Leadership

Here are the luminaries restaurants lost in 2024

The year brought the deaths of such industry standouts as David Bouley, Walt Ehmer, Solomon Choi and Jasper White.
From left: Wayne Johnson, Wally "Famous" Amos, James Kent, Sam Hamra, Solomon Choi.| Photos courtesy of the brands.

Anyone who underestimates the wear and tear of a restaurant career should pay close attention to this list of industry stars who died during the past year. Is it a coincidence five were under age 60, with three of them yet to celebrate their 50th birthday? Two died while on vacation, and a third passed while running to decompress.


Wally “Famous” Amos

cookie czar


Long before there was a Crumbl or an Insomnia, cookie fanatics would indulge their sweet tooth by dropping into a Famous Amos store. The bite-sized chocolate-chip delectables they found were the brainchild of Wally Amos, a former talent agent whose clients included Diana Ross and Marvin Gaye. He’d left the famous William Morris Endeavor agency to form his own stable of stars but found little traction. To console himself, Amos would bake chocolate-chip cookies, using a recipe from his aunt, and distribute them to friends and relatives.

They encouraged him to turn his comfort into a career. Backed in part by Gaye, Amos opened the first Famous Amos cookie shop in 1975 in Los Angeles. The place was such a hit that other units would quickly follow. So did other cookie upstarts, including Mrs. Fields and David’s Cookies. As the boom segment started leaning toward a bust, Amos sold out to Keebler, home of the famous cookie-baking elves.

He died this summer from complications of dementia at age 88.


David Bouley

chef at Montrachet, Bouley
 

David Bouley’s name was synonymous with fine dining in New York City for more than 40 years, cooking in such landmarks as Le Cirque and La Cote Basque. But Bouley would not become widely known among younger foodies until he teamed up with a then-unknown entrepreneur named Drew Nieporent to open a French restaurant called Montrachet in 1985.

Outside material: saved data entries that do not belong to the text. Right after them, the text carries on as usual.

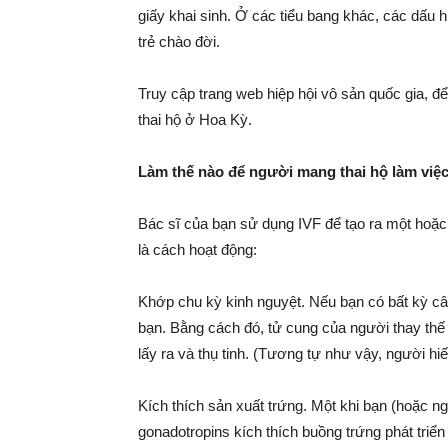
giấy khai sinh. Ở các tiểu bang khác, các dấu
trẻ chào đời.
Truy cập trang web hiệp hội vô sản quốc gia, đ
thai hộ ở Hoa Kỳ.
Làm thế nào để người mang thai hộ làm việc 
Bác sĩ của bạn sử dụng IVF để tạo ra một hoặc
là cách hoạt động:
Khớp chu kỳ kinh nguyệt. Nếu bạn có bất kỳ câu
bạn. Bằng cách đó, tử cung của người thay thế
lấy ra và thụ tinh. (Tương tự như vậy, người hi
Kích thích sản xuất trứng. Một khi bạn (hoặc n
gonadotropins kích thích buồng trứng phát triển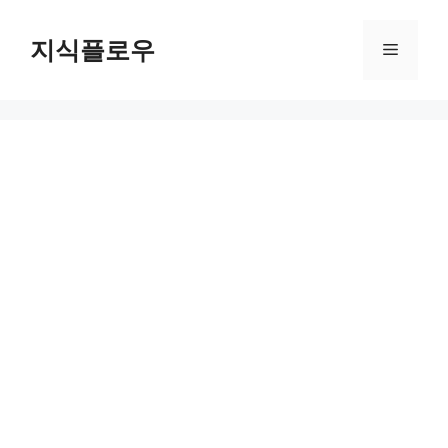
컨
텐
지식플로우
메
츠
로
뉴
건
너
뛰
기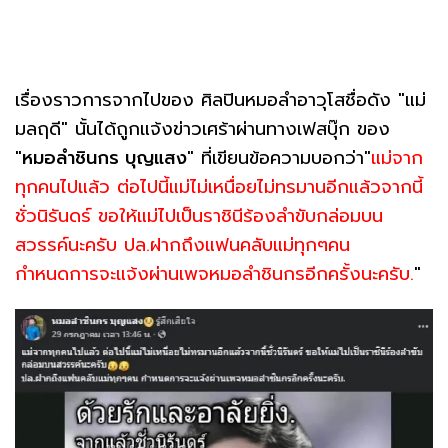
เรื่องราวการจากไปของ ศิลปินหมอลำอาวุโสชื่อดัง "แม่
มลฤดี" นั้นได้ถูกแจ้งข่าวเศร้าผ่านทางเฟสบุ๊ก ของ
"
หมอลำชินกร บุญแสง
" ที่เขียนข้อความบอกว่า"
แม่จาก
ทุกคนไปแล้ว ต่อไปนี้แม่ไม่เหนื่อยไม่ทรมานอีกแล้วจากนี้
ชั่วนิรันดร์ ขอให้แม่ไปเป็นราชินีร้องลำขับกล่อมบน
สวรรค์นะครับ ปล.ฝากถึงแฟนคลับแม่ทุกๆคน
กำหนดการจะแจ้งผ่านเพจหมอลำชินกรอีกครั้งนะครับ.
"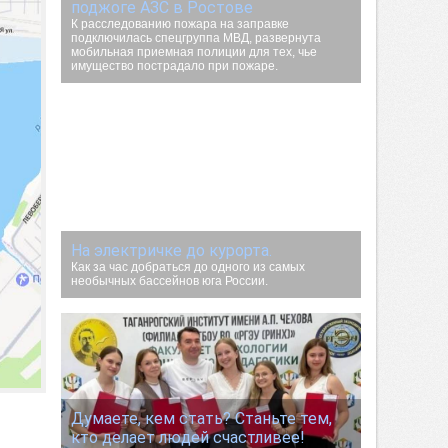
поджоге АЗС в Ростове
К расследованию пожара на заправке
подключилась спецгруппа МВД, развернута
мобильная приемная полиции для тех, чье
имущество пострадало при пожаре.
На электричке до курорта.
Как за час добраться до одного из самых
необычных бассейнов юга России.
Думаете, кем стать? Станьте тем,
кто делает людей счастливее!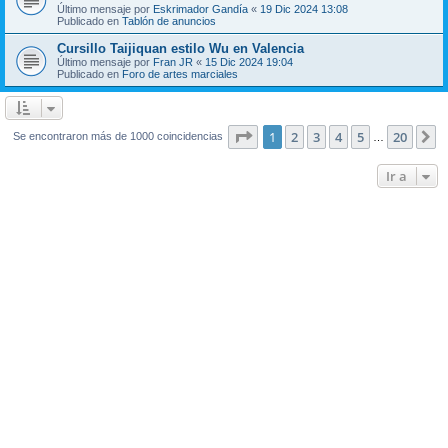
Último mensaje por
Eskrimador Gandía
«
19 Dic 2024 13:08
Publicado en
Tablón de anuncios
Cursillo Taijiquan estilo Wu en Valencia
Último mensaje por
Fran JR
«
15 Dic 2024 19:04
Publicado en
Foro de artes marciales
Página
1
de
20
1
2
3
4
5
20
S
Se encontraron más de 1000 coincidencias
…
Ir a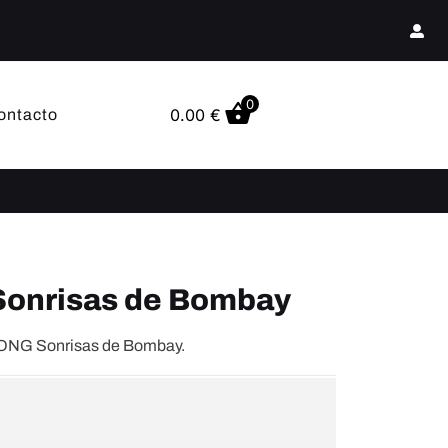
0
0.00
€
ontacto
onrisas de Bombay
a ONG Sonrisas de Bombay.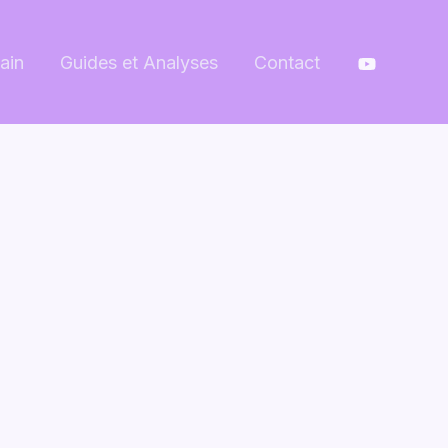
ain
Guides et Analyses
Contact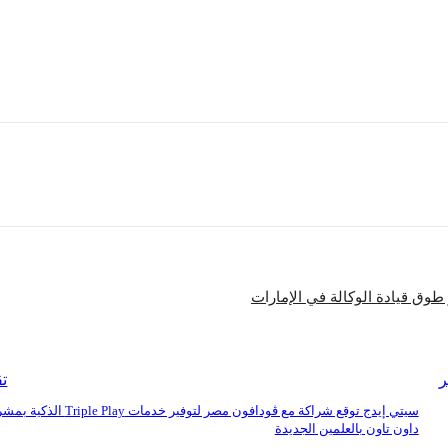
 لبن، وأضواء فهد، ودارين البايض، وعائشة الرفاعي.
ته المستوحاة من خيال الكاتب.
شارك
 طوق قيادة الوكالة في الإمارات
ر
تق
سيتي إيدج توقع شراكة مع ڤودافون مصر لتوفير خدمات iple Play
داون تاون بالعلمين الجديدة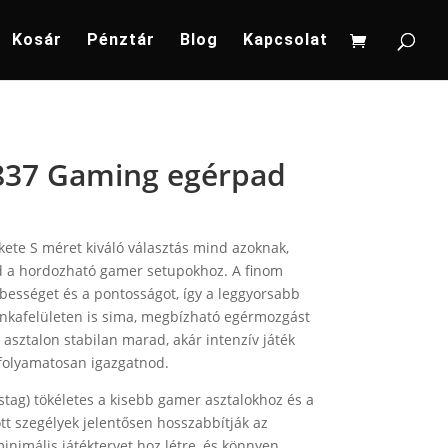
Kosár
Pénztár
Blog
Kapcsolat
37 Gaming egérpad
kete S méret kiváló választás mind azoknak,
nd a hordozható gamer setupokhoz. A finom
ebességet és a pontosságot, így a leggyorsabb
a­felületen is sima, megbízható egérmozgást
 asztalon stabilan marad, akár intenzív játék
folyamatosan igazgatnod.
ag) tökéletes a kisebb gamer asztalokhoz és a
t szegélyek jelentősen hosszabbítják az
inimális játéktervet hoz létre, és könnyen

The move seemed insane. The hottest culinary trend at the time was the celebration of regional American fare at places like Brendan Walsh’s Arizona 206 and Ark Restaurants’ America. Montrachet was solidly French. And it was located in what was then still a scruffy area of the city, a warehouse and factory-studded section called Tribeca. Yet the restaurant was an instant smash, in no small part because of earning a three-star rating from The New York Times. It helped to turn Tribeca into one of the city’s hotter nightspots and a desirable place to live.

Bouley would open his namesake restaurant two years later. Both it and Montrachet would remain popular for some time.

The chef died in January of a heart attack at age 70.


Solomon Choi

founder and former CEO, 16 Handles


The entrepreneur’s official obituary predicts he’ll be remembered as “the world’s best husband and daddy.”  Fellow restaurateurs recall Solomon Choi as that nice guy who was always eager at industry events to learn about fellow attendees’ operations and share what he’d learned in starting up a pay-by-the-pound frozen yogurt chain while still in his 20s.

Choi sold 16 Handles to franchisee Neil Herschman in 2022, but he remained active in the restaurant business as an investor, advisor and supplier of disposables. He was a frequent participant in industry events. Indeed, he was scheduled to appear at one four days after his death. He reportedly died while on a run.

Choi was 44.


Marcel DeSaulniers

chef at Trellis, inventor of Death by Chocolate


The Culinary Institute of America grad first made a name for himself in the kitchen of Trellis, a fine-dining restaurant in Colonial Williamsburg, the tourist destination in Virginia. The restaurant became internationally famous as a leading proponent of the American culinary movement, a 1980s effort by domestic chefs to prove the regional fare of the U.S. was as good and artful as anything coming out of Europe’s kitchens.  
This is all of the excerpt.